Monticello library expands services to home-school families

Last spring, the Monticello library started offering scheduled programming for area home-school families. Attendance ranges from 10-14 kids, along with parents to assist. Here, a group works on a water-color resistant project, creating their own stained glass artwork. (Photos submitted)

One of the home-school parents in Monticello, Michelle Perry, assists her son Jacob with a seed-starting project. The Monticello library brought in a gardener to talk about starting your own garden.
Kim Brooks
Express Editor

     The Monticello Public Library is always thinking toward the future and looking at ways in which to expand services. One of those ideas brings into account home-schooled families throughout Jones County and surrounding counties.

     In March, prior to the end of the last school year, MaDonna Thoma-Kremer, who’s in charge of technology and adult services, brought the idea to Library Director Michelle Turnis.

     “We had been talking about it for quite a while,” Turnis said.

     Now was the time to implement “Enrichment Activities for Home-schooling Families.”

     The group of parents and students in grades K-12 meet during the second and fourth Tuesdays every month at 10:30 a.m. at the library. The activities range from arts and crafts to public speaking, STEM projects, and more.

     “We want to help expose those kids to different things to meet their education needs,” said Kremer.

     By meeting in the daytime during the school year, the Monticello library is less busy because other kids are in school.

     “It’s a good use of our resources and time,” said Kremer.

     Working around other library events on the docket, Kremer plans all of the activities well in advance. Right now, the schedule is out for home-school families from September, the start of the school year, through May, the start of summer.

     “I plan the schedule out ahead of time for the families to help plan their education curriculum,” offered Kremer.

     The home-school program is offered free of charge for those families that choose to take part and take advantage of the Monticello library’s services. Right now, home-school families from Monticello, Cascade and Onslow attend, roughly five families, or 10-14 kids.

     Kremer joined a local home-school Facebook page to connect with these families and to help spread the word.

     “I work with these families to develop relationships,” she said.

     While the home-school programming is offered just through the typical school year, Turnis said everyone is welcome to take part in the library’s summer programming as well.

     “Most families don’t do year-round schooling,” she said. The summer programs at the library can help supplement their education.

     The library tries to cover a variety of topics, many of which are generated by the families themselves.

     “STEM can cover a lot of things,” said Turnis of the science, technology, engineering and math curriculum.
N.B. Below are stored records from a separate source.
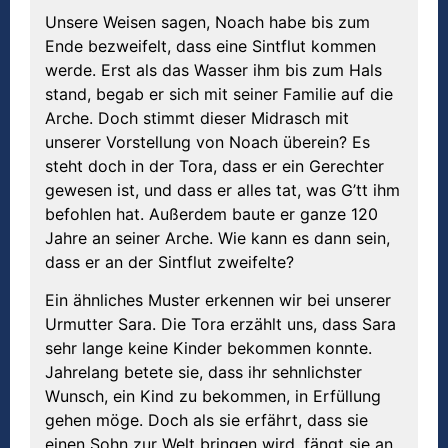
Unsere Weisen sagen, Noach habe bis zum
Ende bezweifelt, dass eine Sintflut kommen
werde. Erst als das Wasser ihm bis zum Hals
stand, begab er sich mit seiner Familie auf die
Arche. Doch stimmt dieser Midrasch mit
unserer Vorstellung von Noach überein? Es
steht doch in der Tora, dass er ein Gerechter
gewesen ist, und dass er alles tat, was G’tt ihm
befohlen hat. Außerdem baute er ganze 120
Jahre an seiner Arche. Wie kann es dann sein,
dass er an der Sintflut zweifelte?
Ein ähnliches Muster erkennen wir bei unserer
Urmutter Sara. Die Tora erzählt uns, dass Sara
sehr lange keine Kinder bekommen konnte.
Jahrelang betete sie, dass ihr sehnlichster
Wunsch, ein Kind zu bekommen, in Erfüllung
gehen möge. Doch als sie erfährt, dass sie
einen Sohn zur Welt bringen wird, fängt sie an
     To go along with each topic, Kremer pulls out other library resources related to the topic at hand. “We try to incorporate what we already have at the library into the project,” said Kremer. “All in an effort to meet their needs.”

     Just this summer, Kremer happened to meet another home-school family in the area.

     “As a librarian, we need to be aware of our patrons, who they are and what they do,” she said. “You uncover through conversation a lot about them.”

     The library’s home-school programs also give the home-school families an opportunity to interact with one another. Kremer said they share ideas and network.

     “There’s also a social aspect as well,” said Kremer. “It gives the parents a break, time out of the house, to meet other home-school families and build on those relationships.”

     Many of the Monticello-area home-school families belong to the Marion home-school program. By offering this program in Monticello, Turnis said it cuts down on their drive time to Marion multiple times a month.

     Kremer said offering the programming for free is also a plus. “They don’t have the expense of art supplies and materials,” she said. “They can try something for free without purchasing the material.”

     Turnis added much of the projects on the schedule for the home-school families are things the library has already done with the general public, therefore has the materials needed.